### Exercise material
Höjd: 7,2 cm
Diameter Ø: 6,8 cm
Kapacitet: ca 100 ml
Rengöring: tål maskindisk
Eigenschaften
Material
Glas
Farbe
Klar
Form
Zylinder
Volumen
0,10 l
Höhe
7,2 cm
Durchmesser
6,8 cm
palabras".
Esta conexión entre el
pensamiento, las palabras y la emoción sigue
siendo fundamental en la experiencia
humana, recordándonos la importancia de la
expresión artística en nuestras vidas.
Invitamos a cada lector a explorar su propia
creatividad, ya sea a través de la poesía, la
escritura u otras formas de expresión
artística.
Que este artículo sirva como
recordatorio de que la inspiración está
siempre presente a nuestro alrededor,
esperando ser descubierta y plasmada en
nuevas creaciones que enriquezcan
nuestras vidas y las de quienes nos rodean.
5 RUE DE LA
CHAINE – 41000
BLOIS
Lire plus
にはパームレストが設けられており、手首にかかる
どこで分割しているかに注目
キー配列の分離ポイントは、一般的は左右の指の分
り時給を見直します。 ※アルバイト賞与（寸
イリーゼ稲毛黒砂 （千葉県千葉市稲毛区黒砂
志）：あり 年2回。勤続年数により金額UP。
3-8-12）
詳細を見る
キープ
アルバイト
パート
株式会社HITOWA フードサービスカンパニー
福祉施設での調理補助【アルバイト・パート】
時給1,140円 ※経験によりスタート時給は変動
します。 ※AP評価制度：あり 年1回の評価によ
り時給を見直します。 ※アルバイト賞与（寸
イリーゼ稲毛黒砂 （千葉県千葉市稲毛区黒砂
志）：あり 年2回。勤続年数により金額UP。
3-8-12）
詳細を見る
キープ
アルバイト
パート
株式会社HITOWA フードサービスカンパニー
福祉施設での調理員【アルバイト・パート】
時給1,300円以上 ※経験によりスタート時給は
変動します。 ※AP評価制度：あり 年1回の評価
######
**What the task asks**. Lines from the entries that contain the string "vidas" must be found and copied.

**Answer to the problem**.
expresión artística en nuestras vidas.
nuestras vidas y las de quienes nos rodean.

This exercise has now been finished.